Larry Swanson, Milo Don and Lucille Appleman Professor of Biological Sciences in USC Dornsife, has been elected president-elect of the Society for Neuroscience.
During his one-year term as president between 2012 and 2013, Swanson will guide the venerable society as its members publish the Journal of Neuroscience and testify before Congress on matters of funding for the National Institutes of Health.
“I was extremely surprised … and at the same time, extremely honored by the recognition,” Swanson said. “In science, like any other field, you mostly get criticism of your work. You never really know how your colleagues feel about it. It’s a rare opportunity to have great peer recognition.
“It’s going to be a lot of work, though,” he said.
For Swanson, this is the latest in a series of recent accolades and honors recognizing his contributions to neuroscience. The announcement comes just months after Swanson’s induction into the National Academy of Sciences, one of the highest honors that can be conferred on a scientist.
“This well-deserved appointment reinforces Larry’s reputation as one of the field’s trailblazers,” said Howard Gillman, dean of USC Dornsife. “We are proud and delighted that our friend and colleague will be leading the society forward.”
Swanson, among the society’s earliest members, attended its first meeting in 1971 as a third-year graduate student.
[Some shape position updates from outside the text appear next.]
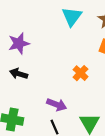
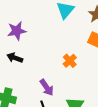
purple arrow: (57, 105) -> (47, 87), turned 30

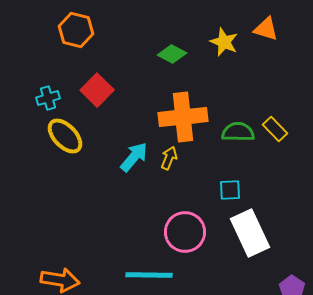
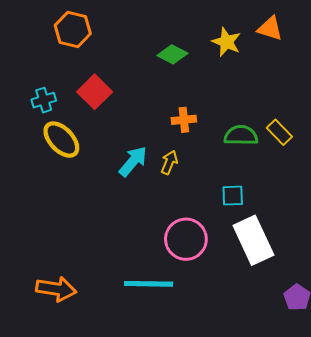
orange cross: (183, 117) -> (184, 120), size x0.5

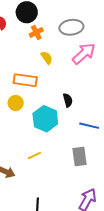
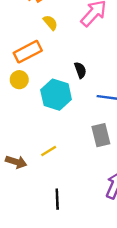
orange rectangle: (25, 80) -> (28, 52), turned -30
yellow line: (34, 155) -> (49, 151), moved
He was one of just 1,396 attendees at that first meeting; today the annual meeting attracts more than 30,000 attendees from around the world, according to the society’s Web site.
Swanson’s presidential term will include officiating the society’s 2013 meeting, where he will set the tone by recruiting speakers for a series of four presidential lectures. Those lectures likely are to focus on Swanson’s passion: creating a basic wiring diagram for the brain.
“The nervous system is a network; it’s a computer,” said Swanson, who hopes that the National Institutes of Health’s Human Connectome Project to produce a framework for thinking about how the brain works will do for the neural networks what the Genome Project did for genes.
The long delay between election as president-elect and assumption of presidential duties ensures continuity, allowing incoming presidents to carefully observe two predecessors at work before taking the position.
Swanson’s colleague, Michael Quick, executive vice provost and professor of biological sciences, described him as “exactly the right guy for the job.”
“As a neuroscientist myself, I know the important roles that the Society for Neuroscience plays,” Quick said. “Not only by publishing one of the leading journals in the field and organizing the annual conference, but by being a leading advocate for the importance of biomedical research - and by providing tremendous educational outreach to the public at large. It takes a special person to lead that effort.”
To Swanson, his election is recognition of the work of the students in his lab in addition to being a personal honor. Swanson keeps his lab small - there are fewer than a dozen students and research faculty in it currently - and he selects students with a passion for neuroscience.
“Larry’s election is an affirmation of the vast body of knowledge that he has generated, as well as of the exciting new technological tools that he, myself and our colleagues in the Swanson Lab are actively developing,” said Ramsay Brown, one of Swanson’s new Ph.D. students. “It’s an honor to work with Dr. Swanson.”
Swanson has taught at USC since 1990. During the course of his career, he has written and edited more than a dozen books, most recently the second edition of Brain Architecture: Understanding the Basic Plan (Oxford University Press, 2011).